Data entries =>
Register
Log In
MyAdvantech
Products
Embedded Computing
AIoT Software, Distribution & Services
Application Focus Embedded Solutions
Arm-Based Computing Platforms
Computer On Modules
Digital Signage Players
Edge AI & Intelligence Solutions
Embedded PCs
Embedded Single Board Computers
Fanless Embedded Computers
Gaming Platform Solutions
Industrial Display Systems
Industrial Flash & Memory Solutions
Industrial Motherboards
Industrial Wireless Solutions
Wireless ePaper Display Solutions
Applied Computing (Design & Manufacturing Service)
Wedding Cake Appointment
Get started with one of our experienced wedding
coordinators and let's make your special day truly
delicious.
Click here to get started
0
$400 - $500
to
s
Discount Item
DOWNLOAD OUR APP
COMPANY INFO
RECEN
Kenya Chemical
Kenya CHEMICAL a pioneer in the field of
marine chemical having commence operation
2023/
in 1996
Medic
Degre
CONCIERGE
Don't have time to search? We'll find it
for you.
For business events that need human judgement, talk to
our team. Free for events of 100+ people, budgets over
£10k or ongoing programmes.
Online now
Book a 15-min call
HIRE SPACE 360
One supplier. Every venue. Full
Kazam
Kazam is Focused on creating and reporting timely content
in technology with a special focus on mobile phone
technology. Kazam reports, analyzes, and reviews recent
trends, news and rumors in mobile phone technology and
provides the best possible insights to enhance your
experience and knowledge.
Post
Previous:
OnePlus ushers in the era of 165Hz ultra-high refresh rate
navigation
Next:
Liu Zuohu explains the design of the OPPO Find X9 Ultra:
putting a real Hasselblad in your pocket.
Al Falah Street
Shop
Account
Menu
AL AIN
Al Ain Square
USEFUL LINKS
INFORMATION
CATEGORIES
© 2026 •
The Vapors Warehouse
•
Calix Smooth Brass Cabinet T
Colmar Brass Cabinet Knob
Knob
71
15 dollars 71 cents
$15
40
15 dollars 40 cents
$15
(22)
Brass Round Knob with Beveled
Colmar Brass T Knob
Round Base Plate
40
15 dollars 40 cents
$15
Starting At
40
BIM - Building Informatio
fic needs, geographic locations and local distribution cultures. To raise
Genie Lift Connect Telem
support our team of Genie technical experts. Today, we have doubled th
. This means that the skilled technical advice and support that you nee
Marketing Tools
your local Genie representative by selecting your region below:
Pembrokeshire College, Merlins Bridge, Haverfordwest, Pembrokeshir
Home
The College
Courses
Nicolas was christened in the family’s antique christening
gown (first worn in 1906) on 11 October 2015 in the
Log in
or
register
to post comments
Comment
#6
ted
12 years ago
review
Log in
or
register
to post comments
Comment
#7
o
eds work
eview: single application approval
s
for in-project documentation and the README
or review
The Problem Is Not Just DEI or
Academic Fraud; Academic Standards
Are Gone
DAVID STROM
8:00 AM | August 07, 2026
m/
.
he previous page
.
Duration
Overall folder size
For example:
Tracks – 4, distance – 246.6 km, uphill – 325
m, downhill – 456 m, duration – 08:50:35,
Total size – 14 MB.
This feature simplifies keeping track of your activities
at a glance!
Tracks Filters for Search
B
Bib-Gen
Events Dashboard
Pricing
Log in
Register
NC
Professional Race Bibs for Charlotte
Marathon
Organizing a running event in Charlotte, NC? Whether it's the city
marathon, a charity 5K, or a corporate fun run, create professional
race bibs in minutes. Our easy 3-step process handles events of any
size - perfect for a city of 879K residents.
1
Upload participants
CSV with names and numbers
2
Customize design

BRIEF =>
Would you please return all lines of the data that include the word "Computers"?

RESPONSE AREA =>
Embedded Single Board Computers
Fanless Embedded Computers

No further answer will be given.